Analysis of Variance Table

Model 1: WinPct ~ PointsAgainst + YardsAgainst + TDs
Model 2: WinPct ~ PointsFor + PointsAgainst + YardsFor + YardsAgainst + 
    TDs
  Res.Df     RSS Df Sum of Sq      F Pr(>F)
1     28 0.23831                           
2     26 0.22183  2  0.016481 0.9658 0.3939

Here \(n=32\) for the 32 teams in the NFL so the test statistics comes from an F-distribution with \(2,26\) df, because we need to estimate 6 paramaeters in the full model. When we do this test we get a p-value larger than \(\alpha=0.1\), so we have no evidence to reject \(H_0\) at this significance level. Is this result surprising? That how many points a team scores, or yards they get, are not good predictors for the percentage of games they win?
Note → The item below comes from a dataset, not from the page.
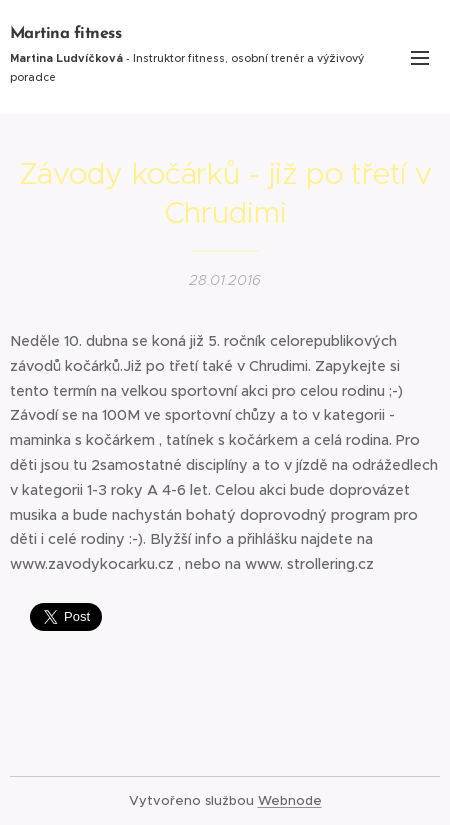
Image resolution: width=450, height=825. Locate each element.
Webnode (290, 800)
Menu (420, 58)
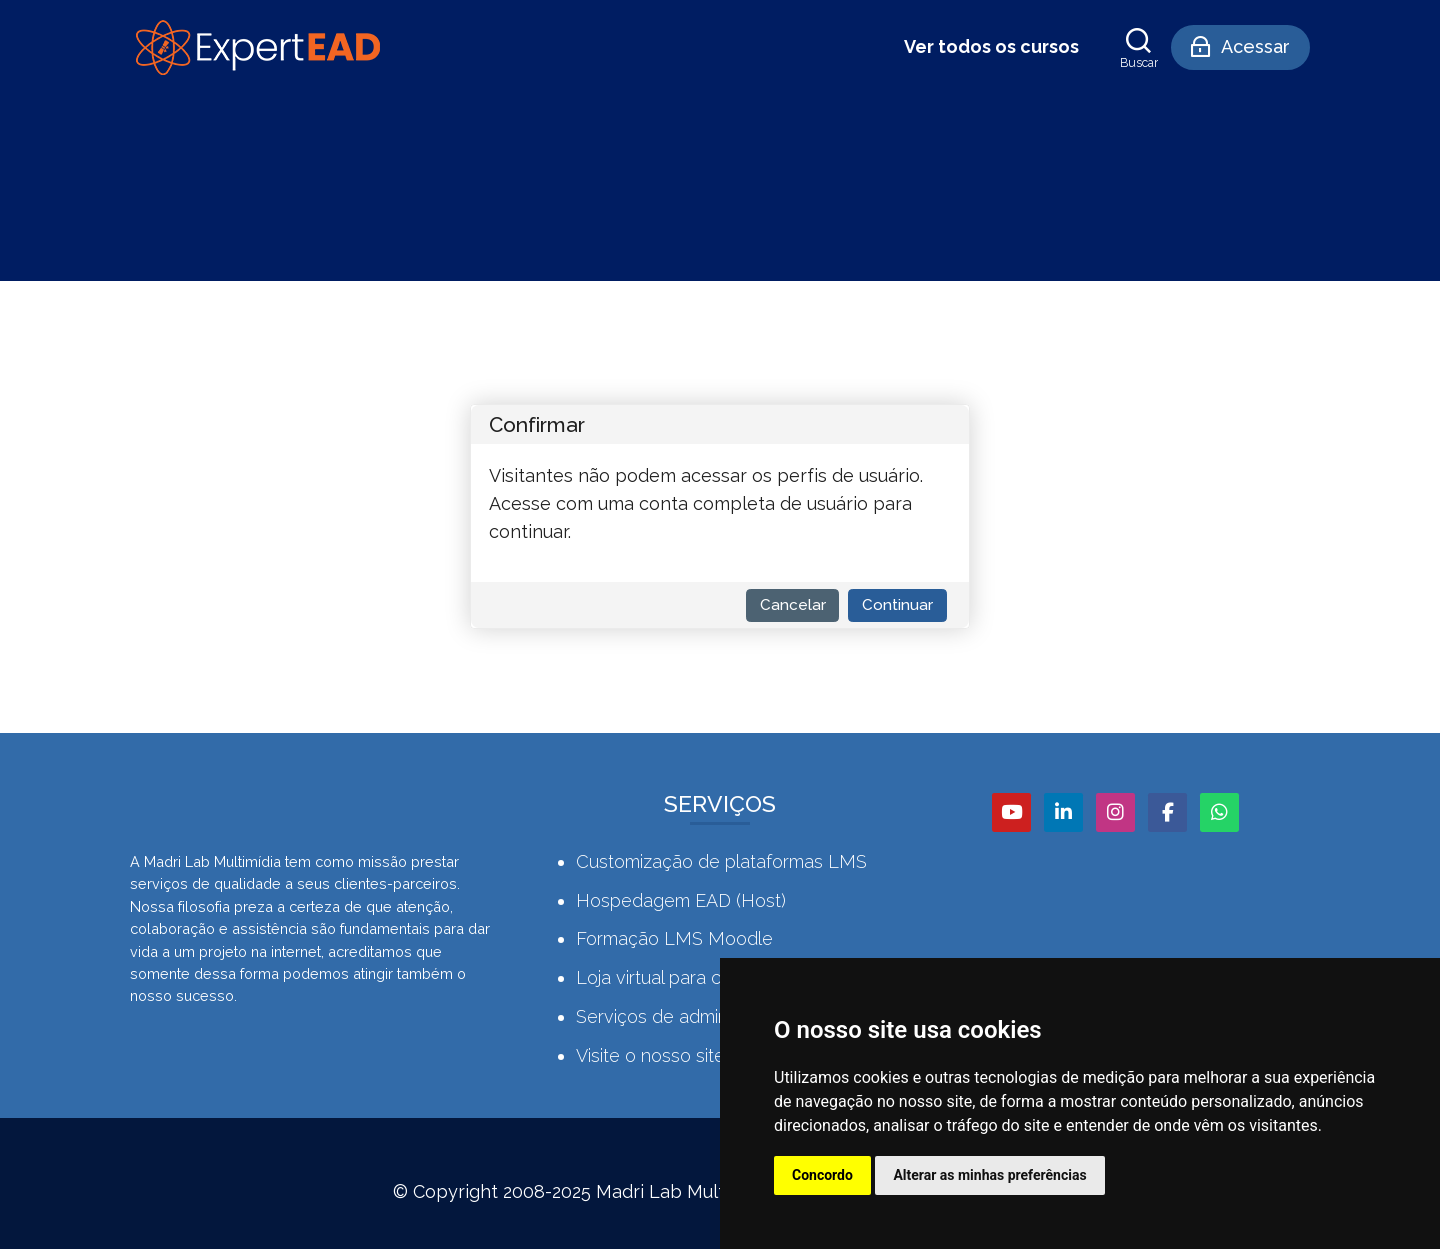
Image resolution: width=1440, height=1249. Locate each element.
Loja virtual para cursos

If you know a bit about football, you might realise why this is the case. The reduced model includes TDs, the number of touchdowns a team scores. This will be highly correlated with both the number of points they score, and the number of yards they get. So it is unsurprising that if we add a correlated predictor it is not significant. If you remember how we identified correlated predictors in the past, we can look at the vif scores of the full model.

library(car)
vif(full_model)

    PointsFor PointsAgainst      YardsFor  YardsAgainst           TDs 
    20.788183      1.804447      3.916398      1.888166     16.471121

Now we get large VIF scores, indicating these predictors are highly correlated. This helps us make sense of the result of our hypothesis test.